Treat scope as part of correctness.

  1. If the analyzer runs against the user’s original target unchanged, call the result repo-wide or target-wide.
  2. If you rerun against a narrower path such as packages/python-server-quickstart, call the result package-scoped or path-scoped and name the exact path.
  3. If the user started at repo root and only one ecosystem has usable coverage, say that the repo-wide numeric score is still unknown.
  4. Prefer adding per-language coverage targets plus an aggregate make crap wrapper when the user wants a true repo-wide score in a mixed-language repo.

Delta Integrity Audit

In one-shot remediation mode, every iteration must pass a delta integrity check before committing. This prevents agents from gaming the score through structural tricks that lower the metric without improving actual code quality.

When to run

Run the audit after every re-measure step in the one-shot loop (between step 4 and step 5 in references/one-shot-loop.md).

How to run

  1. At the start of the remediation loop, capture a baseline snapshot:
python3 scripts/delta_audit.py snapshot {target} --languages {languages} -o /tmp/crap-baseline.json
  1. After each iteration's re-measure, audit the delta:
python3 scripts/delta_audit.py audit /tmp/crap-baseline.json {target} --languages {languages}
  1. Read the DELTA_INTEGRITY line:

    • clean: proceed to commit.
    • warning: review the flags, proceed if justified.
    • suspicious: stop the loop. Show the flags to the user. Do not commit until the user acknowledges or the suspicious changes are reverted.
  2. After a clean commit, take a fresh snapshot for the next iteration.

What it detects

Category Signal Verdict
split-without-reduction Function disappeared, 2+ replacements in same file, sum(CC) >= original suspicious
scope-escape File disappeared without git deletion or rename into scope suspicious
hollow-coverage New test files with zero assertions suspicious
hollow-coverage Existing test file assertions dropped to zero warning
scope-narrowing Target path changed between snapshot and audit suspicious

Guardrails

  • Never commit with DELTA_INTEGRITY: suspicious unless the user explicitly acknowledges the flags.
  • When a split is flagged, explain to the user whether the split genuinely reduced coupling or just distributed the same complexity.
  • When scope escape is flagged, verify whether code was intentionally deleted or just moved out of the analyzed target.
  • A clean delta audit does not guarantee the work is good — it guarantees the score movement is honest. Test quality still needs separate validation (mutation testing, code review).

Output Flow

Phase 1: Run the analyzer

Run the script and show its report.

Phase 1.5: Bootstrap coverage targets when scores are all N/A

If the report is all N/A and the user asks how to get a real score, inspect the current scope with scripts/inspect_test_stack.py, then add the missing test and coverage prerequisites instead of only suggesting an ad hoc raw command. Use references/testing-bootstrap.md for harness bootstrap and use references/coverage-targets.md for examples.

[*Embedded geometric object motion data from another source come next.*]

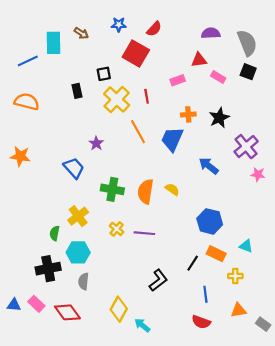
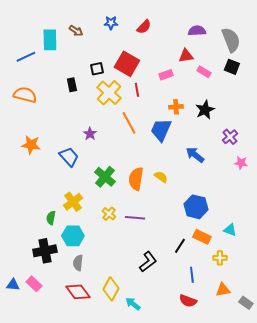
red square: (136, 53) -> (127, 64), moved
purple cross: (246, 147) -> (230, 137), size x0.7
orange star: (20, 156) -> (31, 145), moved
green cross: (112, 189) -> (105, 177), turned 30
red diamond: (67, 312) -> (78, 292), moved

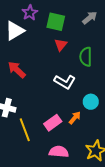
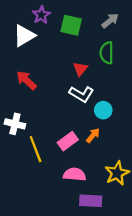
red triangle: (61, 45) -> (80, 69), moved
green semicircle: (86, 57) -> (107, 53), moved
cyan circle: (91, 102) -> (103, 110), moved

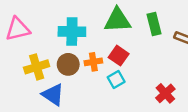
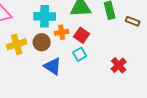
orange cross: (93, 62) -> (62, 32), moved
blue triangle: (53, 95) -> (53, 66), moved

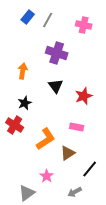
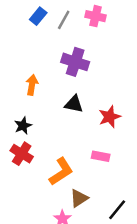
pink cross: (84, 25) -> (96, 16), moved
black triangle: (56, 86) -> (74, 104), turned -42
black star: (25, 103) -> (23, 126), moved
brown triangle: (68, 153) -> (79, 198), moved

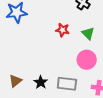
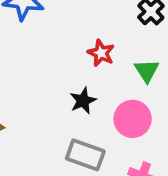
black star: (41, 82) -> (83, 101), moved

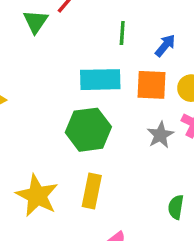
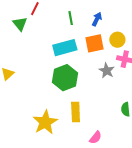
yellow star: (37, 196) -> (45, 122), turned 30

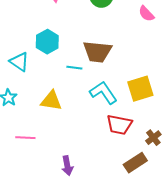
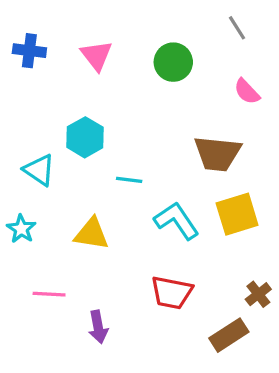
brown trapezoid: (97, 52) -> (217, 154), moved
red trapezoid: (119, 125) -> (172, 293), moved
purple arrow: (67, 166) -> (98, 327), moved

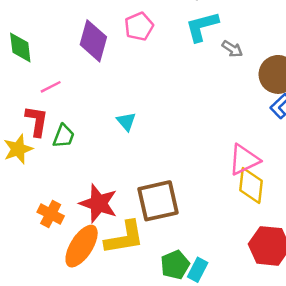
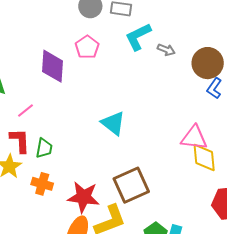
cyan triangle: (126, 121) -> (113, 123), moved, size x1.5
pink triangle: (244, 160) -> (194, 138), turned 44
orange cross: (51, 214) -> (42, 184), moved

Phase 1.6: Preserve scope in the close-out

If the rerun scope changed from the original target:

  1. Say so before presenting the numeric score.
  2. Name the narrowed path explicitly.
  3. Do not call the resulting FINAL_SCORE repo-wide.

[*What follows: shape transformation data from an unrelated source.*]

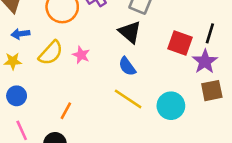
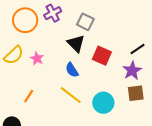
black line: (210, 33) -> (138, 49), turned 35
red square: (180, 43) -> (102, 56), moved
orange line: (66, 111) -> (29, 96), moved

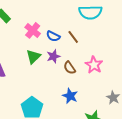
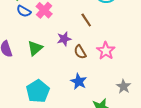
blue semicircle: (53, 36) -> (24, 11), moved
green triangle: (33, 57) -> (35, 48), moved

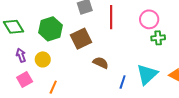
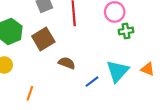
blue line: (123, 82) -> (92, 82), turned 40
orange line: (53, 87) -> (30, 93), moved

Phase 2: Suggest next work only when numeric hotspots exist

If the analyzer produced one or more numeric CRAP findings, emit the suggested follow-on block and ask exactly:

Do we need to adjust any of these findings/next actions, or does this look good to launch?

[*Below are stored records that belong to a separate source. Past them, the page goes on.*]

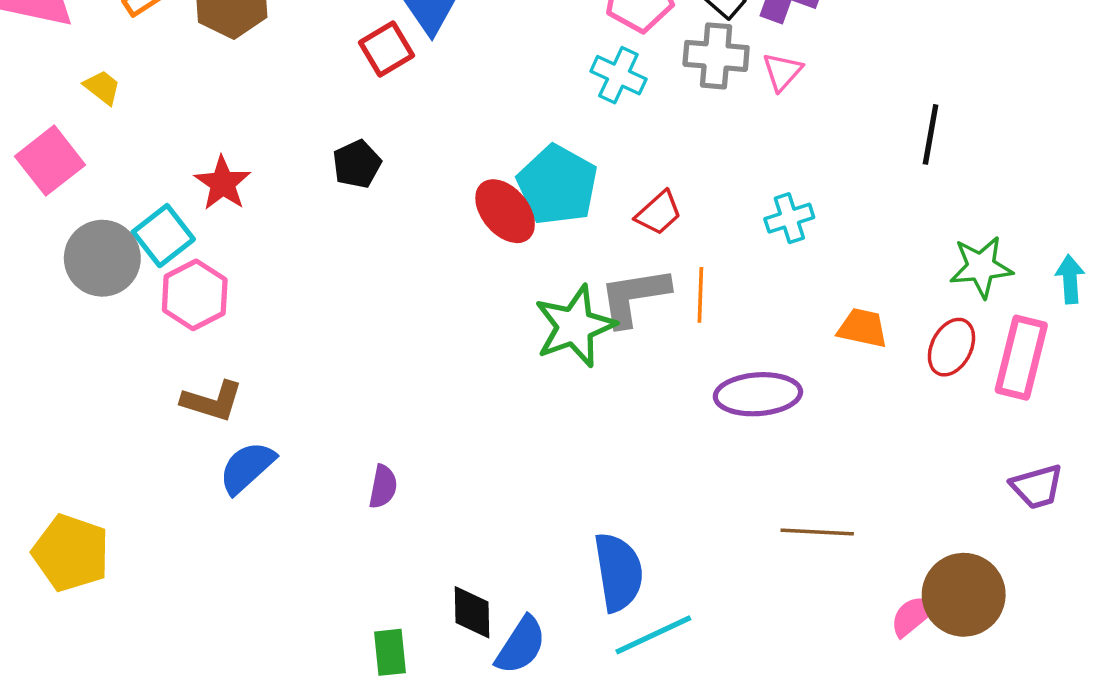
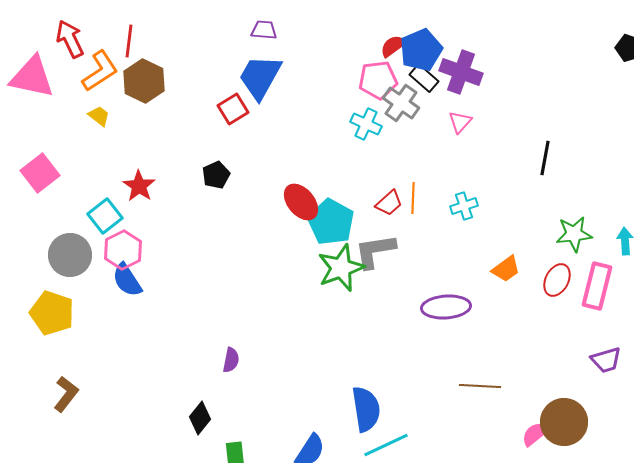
gray cross: (716, 56) -> (401, 103), moved, turned 30
yellow trapezoid: (102, 87) -> (99, 116), moved
cyan pentagon: (557, 185) -> (331, 222), moved
gray circle: (102, 258) -> (70, 255), moved
orange line: (700, 295) -> (413, 198), moved
orange trapezoid: (863, 328) -> (506, 269), turned 132
brown L-shape: (212, 401) -> (66, 394), moved, turned -69
blue semicircle: (247, 467) -> (127, 280), moved, turned -81
yellow pentagon: (71, 553) -> (52, 313), moved
black diamond: (472, 612) -> (200, 418), moved, turned 40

If there are no numeric findings, stop after the analysis output. Do not add divide-and-conquer recommendations.

Phase 3: Apply ask-cascade on the response

If the user answers adjust or otherwise asks for changes:

  1. Ask exactly one strategic question first about what to adjust.
  2. Do not ask detailed follow-ups until that answer is known.
  3. Re-evaluate the follow-up questions after the user answers.

Good first question:

What should we adjust first: scoring accuracy, hotspot grouping, follow-on /describe items, or the launch recommendation?

This gate is mandatory. Do not blast the user with all possible follow-up questions at once.

If the user answers launch or approves the next actions:

  1. Keep the decomposition read-only until the next explicit execution request.
  2. Recommend divide-and-conquer as the follow-on path when there are multiple hotspot groups.
  3. Turn each hotspot group into its own /describe candidate plus one cross-language synthesis item.

Phase 4: One-shot remediation mode

If the user explicitly asks for execution, use references/one-shot-loop.md and run the bounded loop directly.

Requirements:

  1. Set a threshold first using the resolution order above. Default to FINAL_SCORE < 30.
  2. Establish a trustworthy baseline before choosing slices.
    • run scripts/inspect_test_stack.py when the baseline is unclear
    • bootstrap tests before coverage when the scope lacks both
  3. Use divide-and-conquer when hotspot groups are independent and the runtime supports it after measurement prerequisites are ready. Otherwise use the same concern split in a single-agent loop.
  4. Implement tests first for each slice.
  5. After each slice, rerun the canonical test path, the coverage target, and the analyzer.
  6. When a slice drops below 30, the baseline is green, and the hotspot language is one of CRAP's supported v1 languages (rust, python, typescript), optionally run the sibling mutate skill on that narrowed scope before the next CRAP rerun.
  7. Use scripts/analyze_crap.py ... --top 20 for inner-loop reruns to keep output concise while preserving the true FINAL_SCORE.
  8. After each re-measure, run scripts/delta_audit.py audit against the baseline snapshot. If DELTA_INTEGRITY is suspicious, stop the loop and show the flags to the user before committing.
  9. Use the commit skill after each stable logical batch. Do not wait until the very end if the loop is making clean progress. After committing, take a fresh delta audit snapshot for the next iteration.
  10. Continue iterating until:
  11. Report the score delta after each loop step:
  • baseline score
  • current score
  • top moved hotspots
  • commits made
  • blocker or next slice

Reporting Rules

  • Show file path, symbol, CC, coverage, and CRAP for each finding.
  • Use N/A for coverage and CRAP when no matching coverage data exists.
  • Keep the final score line machine-readable and unique.
  • Do not hide lower-scoring supported languages just because one language is worse.
  • Do not include unsupported files in the ranking.
  • When coverage artifacts are missing, explain the gap and prefer creating a repo-native target over returning only a one-off command.
  • Treat the analyzer output as the formatting source of truth. Do not replace its Suggested /describe follow-on block or its final launch gate question with a handwritten alternative.
  • If the scoped FINAL_SCORE is below 30 and the reported language is still within CRAP's supported v1 set (rust, python, typescript), mention the sibling mutate skill as a follow-on path. Make it explicit that mutation results are a test-quality signal, not a direct CRAP input.
  • If you add a human summary, place it after the raw analyzer output and keep scope labels exact.
  • If a threshold was explicitly provided or the user is in one-shot mode, state the resolved target alongside the score comparison.
  • In one-shot remediation mode, keep inner-loop analyzer reruns concise with --top, but always report the true current FINAL_SCORE.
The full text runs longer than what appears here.